CV NEWS FEED // In the midst of the National Eucharistic Revival, Jeffrey Bruno, who makes it his mission to photograph as many processions as possible, says he has witnessed an “explosion” of Eucharistic Processions in New York City.
In October, hundreds of people filled the streets of New York City for two large processions, and in May, thousands of Catholics celebrated Pentecost in Times Square. This year, the city saw more than thirty smaller Eucharistic Processions on the Feast of Corpus Christi alone.
“We as Church talk about evangelization; we talk about reaching beyond the walls of the Church. The procession is a silver bullet that deals with all of those things because it brings our Faith, our witness to the reality of the Blessed Sacrament and the Real Presence right into the public space,” Bruno told CatholicVote. “How else are you going to get people who don’t go to church to appreciate that except through that witness?”
Pray for me!
Bruno’s mission began about six years ago with a 40 Days for Life event at Holy Innocents Parish in New York City.

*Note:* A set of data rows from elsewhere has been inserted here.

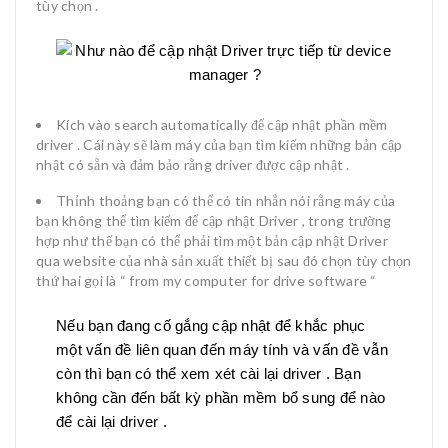
tùy chọn .
Kích vào search automatically để cập nhật phần mềm
driver . Cái này sẽ làm máy của bạn tìm kiếm những bản cập
nhật có sẵn và đảm bảo rằng driver được cập nhật .
Thỉnh thoảng bạn có thể có tin nhắn nói rằng máy của
bạn không thể tìm kiếm để cập nhật Driver , trong trường
hợp như thế bạn có thể phải tìm một bản cập nhật Driver
qua website của nhà sản xuất thiết bị sau đó chọn tùy chọn
thứ hai gọi là “ from my computer for drive software “
Nếu bạn đang cố gắng cập nhật để khắc phục
một vấn đề liên quan đến máy tính và vấn đề vẫn
còn thì bạn có thể xem xét cài lại driver . Bạn
không cần đến bất kỳ phần mềm bổ sung để nào
để cài lại driver .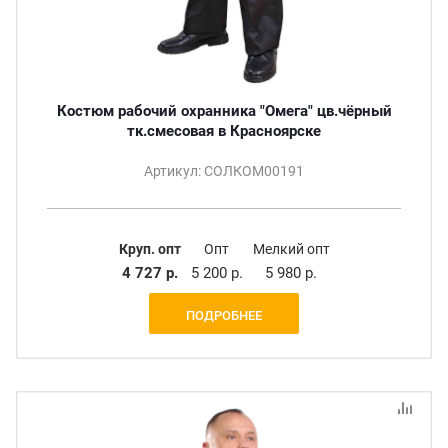
Костюм рабочий охранника "Омега" цв.чёрный
тк.смесовая в Красноярске
Артикул: СОЛКОМ00191
Круп. опт
Опт
Мелкий опт
4 727 р.
5 200 р.
5 980 р.
ПОДРОБНЕЕ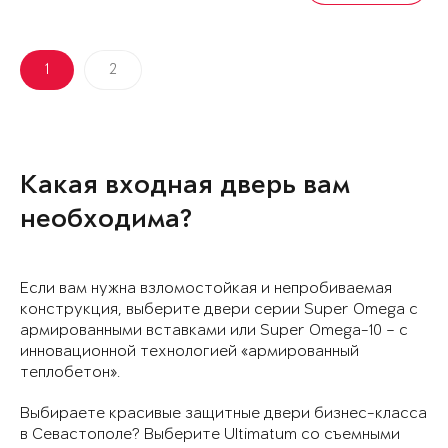
1
2
Какая входная дверь вам
необходима?
Если вам нужна взломостойкая и непробиваемая
конструкция, выберите двери серии Super Omega с
армированными вставками или Super Omega-10 – с
инновационной технологией «армированный
теплобетон».
Выбираете красивые защитные двери бизнес-класса
в Севастополе? Выберите Ultimatum со съемными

“I remember, as the Blessed Sacrament is being carried out of the church and I’m watching all these people line up, I’m like, This is incredible. You’re bringing Christ into the streets,” he recalled.
“I couldn’t take enough pictures,” he said. “This is just beautiful, beautiful, and beautiful.”
One moment of grace stood out to him, even years later.
We’re crossing Broadway and the police had stopped [traffic] at the beginning of the procession and this truck, this big box truck—a 25 foot to 26 foot truck—drives by and this guy hangs out the window and he’s like, Pray for me!
Evangelization through Encounter
Processions are “such a clear way” to evangelize, Bruno told CatholicVote. And these encounters of grace can happen anywhere.
“If it can happen in New York City, it should happen everywhere,” the photojournalist wrote last month in an article entitled The Power of Procession.
“You accomplish so much when it comes to evangelizing the culture and the world and to reignite in some the belief in the True Presence,” he said.
People are encountering Him. The grace is there. It’s not just your witness—you’re showing up and walking out there—that’s a big part of it. It is important because a monstrance doesn’t carry itself, but at the same time, [it’s] His presence being out there.
“It’s the joy. Quite simply, it’s the joy,” he observed.
Bruno witnessed firsthand the power of “encounters along the way.”
“People will be walking and they ‘come out’ as Catholic at that moment,” he said. “They kneel down, they make the sign of the cross.”
When Catholics process together, it’s a “different dynamic” than sitting inside a church because they are proclaiming their faith in a “secular space,” he observed.
When you walk down the street [on] a normal day, especially on a city street, you see people. You might imagine [something about them] based on how they appear. But when the Blessed Sacrament goes down [the street], all of the sudden, certain people light up, and it’s incredible. Then, when you walk down the street when you’re not in procession, you realize that those people are still there. You’re among fellow Catholics, fellow believers: wherever they are, they walk in faith.
A Return to the Faith
Bruno came into Catholic photography after he had a “reversion” to the Faith in the early 2000s, when he was working in a different industry.
I went on this long journey of trying to find out what God’s will was for me, and I ended up getting into web development. Because the Catholic internet was a disaster at the time, I started playing around with that, and then I bought a camera because I couldn’t find any pictures, and then I started taking pictures more and more. Before I knew it, all I was doing was taking pictures.
“I’m no theologian—I was a cradle Catholic, but [with] very limited knowledge, so I feel like a kid because everything is new [to me] which is wonderful,” he explained.
His photography and writing now feature Catholic events: ordinations, religious vows, pro-life walks, and, of course, Eucharistic Processions.
“I think the thing that’s very encouraging about [Catholic photography] is that people are interested,” he observed. “People are interested in the life of the church, and that’s just beautiful. It’s definitely a cause for optimism.”
His Instagram account, with more than 32K followers, features the Sisters of Life, the Franciscan Friars of the Renewal, and ordinary lay Catholics.
The talents, the abilities, the hopes, dreams—everything you have within you—it’s all part of your wiring, how you are created. Those inclinations and likes are part of you and God gave them to you. So pursue [them].